S: This option matches the period "." With the line break.
X: This option notifies the PHP interpreter to ignore non-escape space characters in the regular expression definition during analysis. In this way, spaces can be used in regular expressions to enhance readability, but escape characters must be used in expressions.
3) Extended Mode symbol.
(? # Comment) Add comment comments to enhance the readability of regular expressions.
(? = Pattern) specifies that the pattern value must be followed after the pattern.
(?! Pattern) specifies that the pattern value cannot be followed after the pattern.
(? N) define the mode option n inside the mode rather than at the end.
(? :) Characters are consumed, and matching results are not captured.
Example: echo ereg ("? : ^ A $ "," a "); // No output

Contact Us

The content source of this page is from Internet, which doesn't represent Alibaba Cloud's opinion; products and services mentioned on that page don't have any relationship with Alibaba Cloud. If the content of the page makes you feel confusing, please write us an email, we will handle the problem within 5 days after receiving your email.

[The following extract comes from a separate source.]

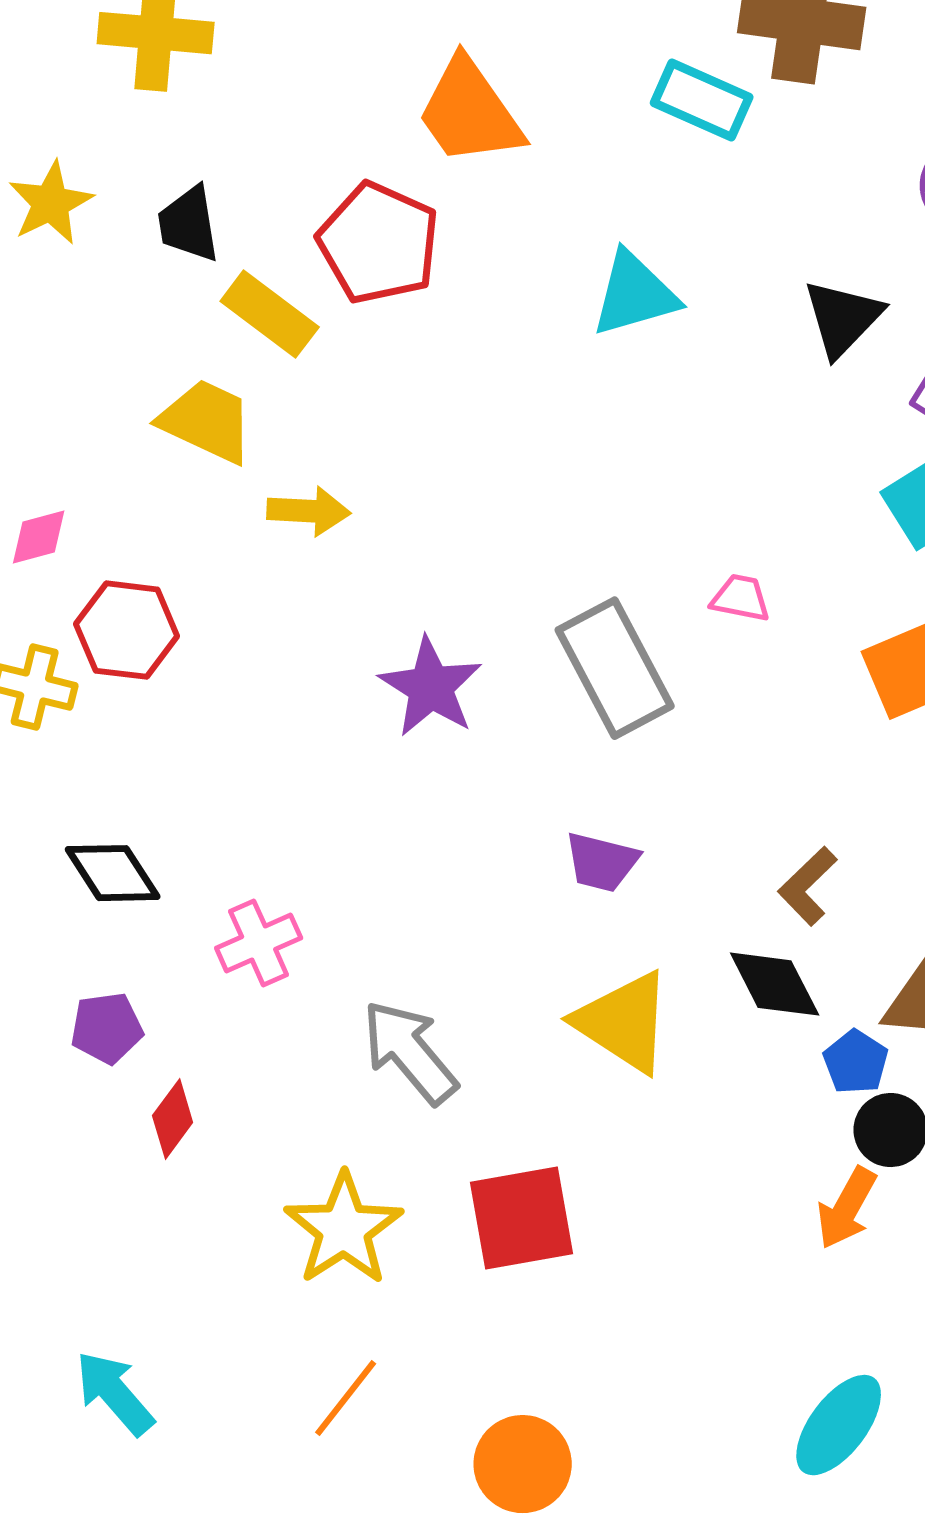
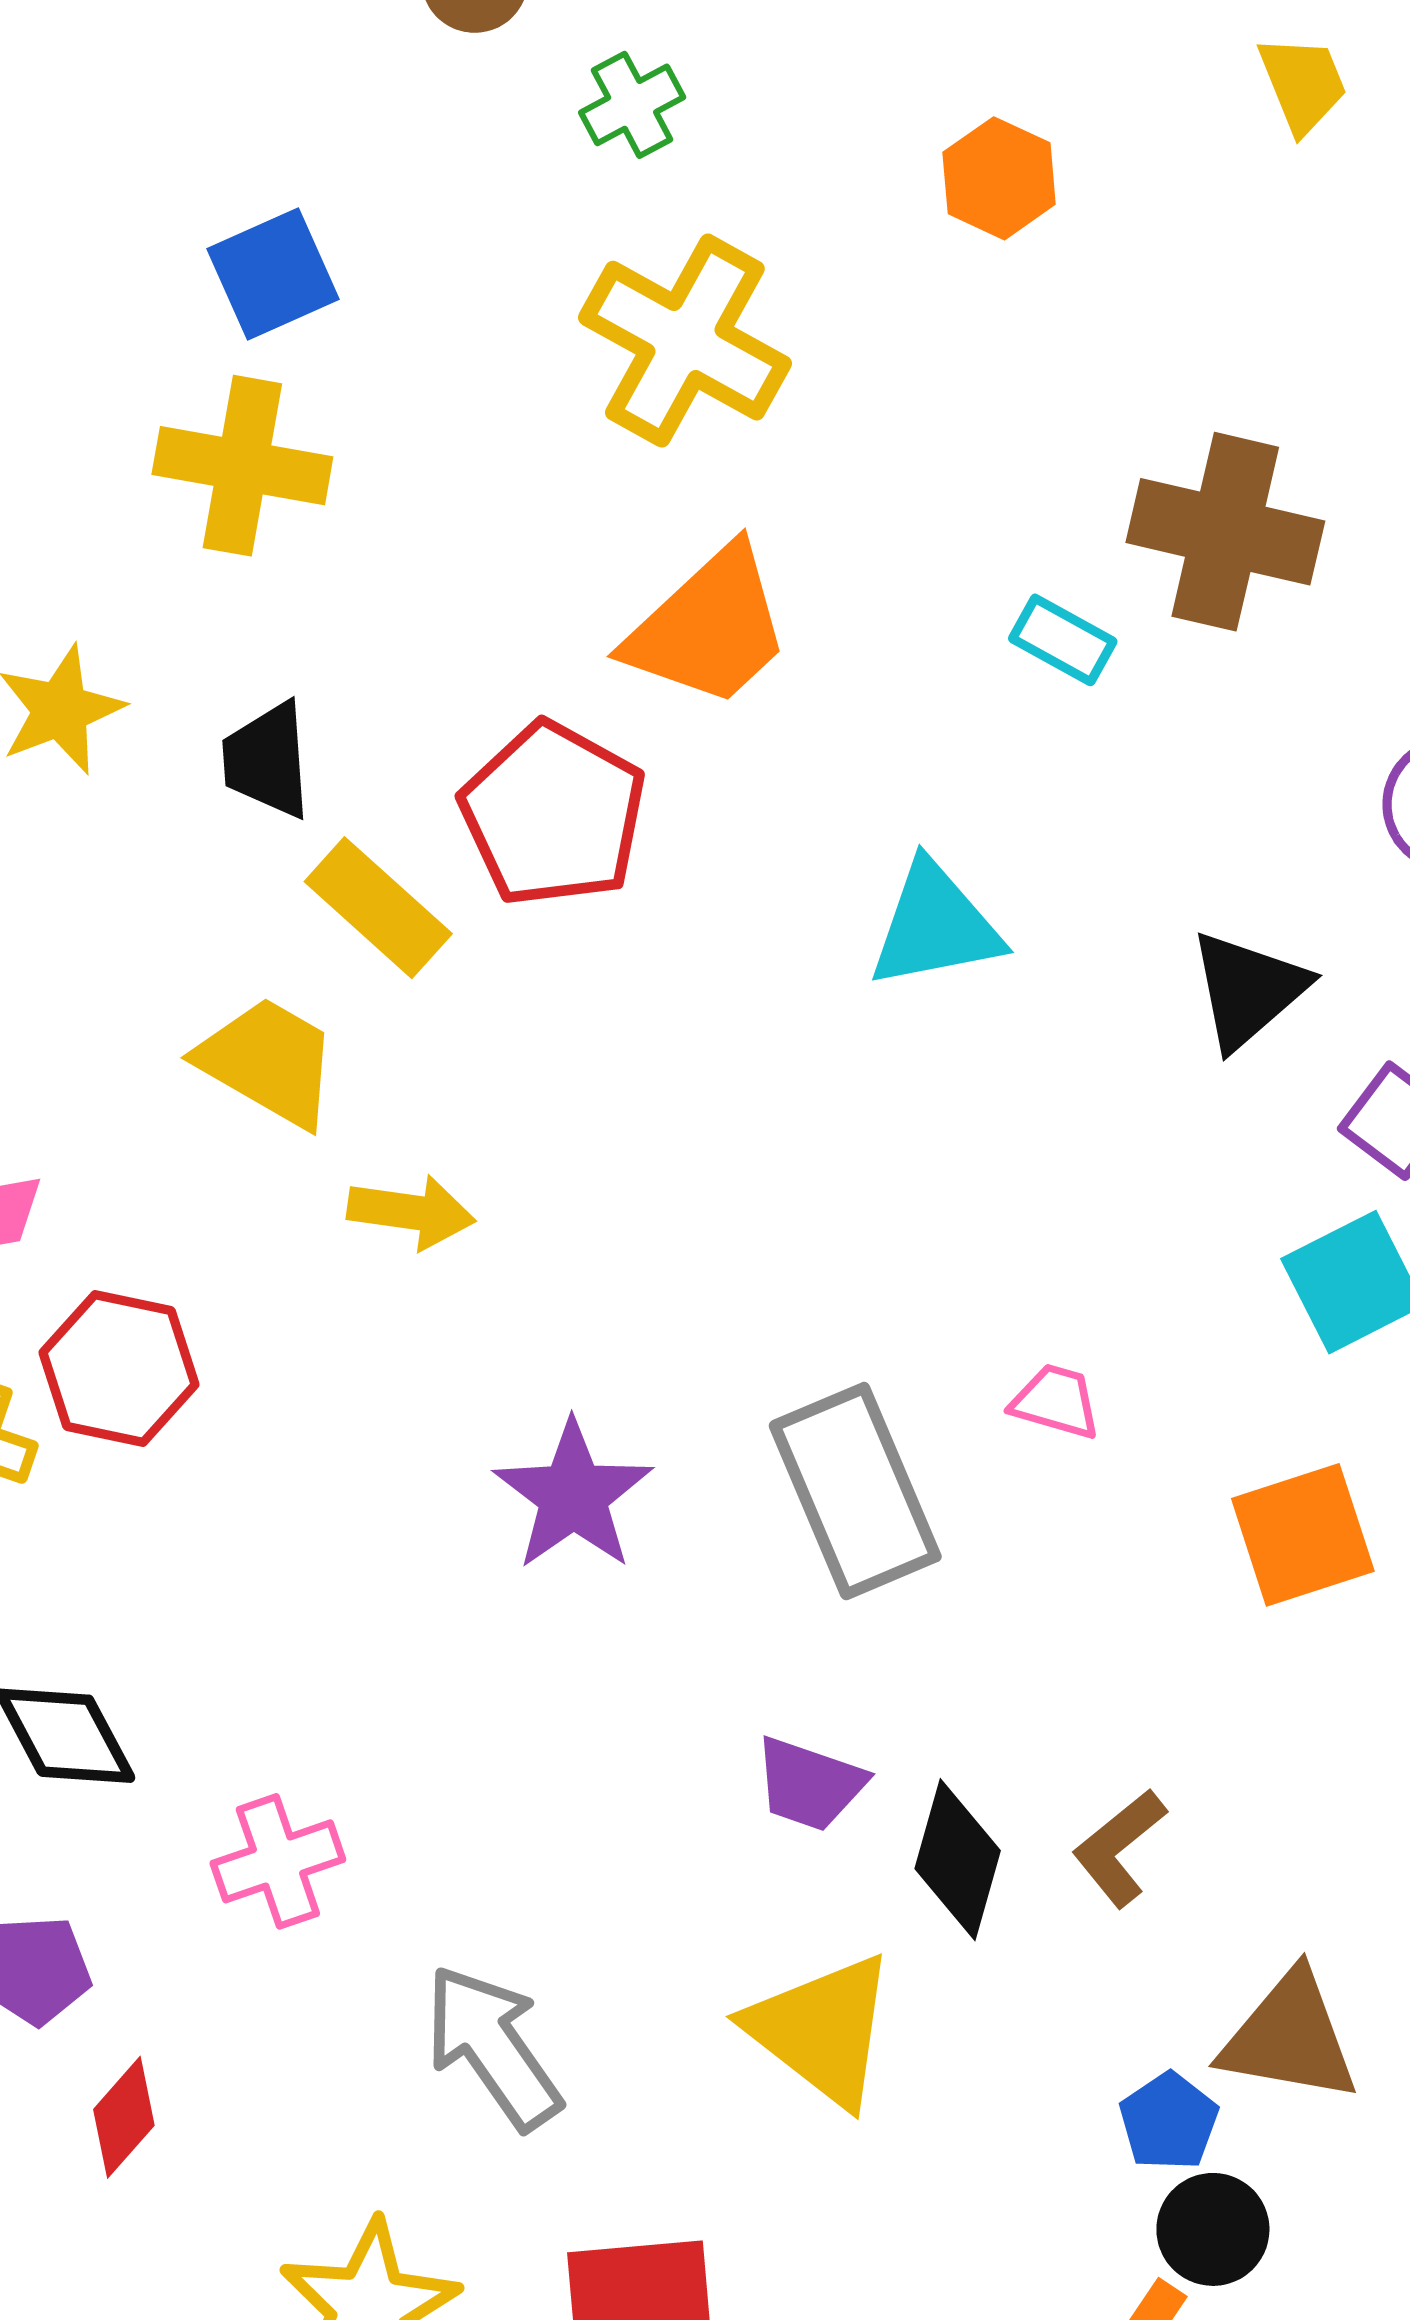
cyan rectangle: (702, 100) -> (1063, 640), size x0.7
orange trapezoid: (470, 112) -> (709, 627), turned -103
black diamond: (775, 984) -> (958, 1860), moved, turned 38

If you find any instances of plagiarism from the community, please send an email to: info-contact@alibabacloud.com and provide relevant evidence. A staff member will contact you within 5 working days.

A Free Trial That Lets You Build Big!

Start building with 50+ products and up to 12 months usage for Elastic Compute Service

  • Sales Support

    1 on 1 presale consultation

  • After-Sales Support

    24/7 Technical Support 6 Free Tickets per Quarter Faster Response

  • Alibaba Cloud offers highly flexible support services tailored to meet your exact needs.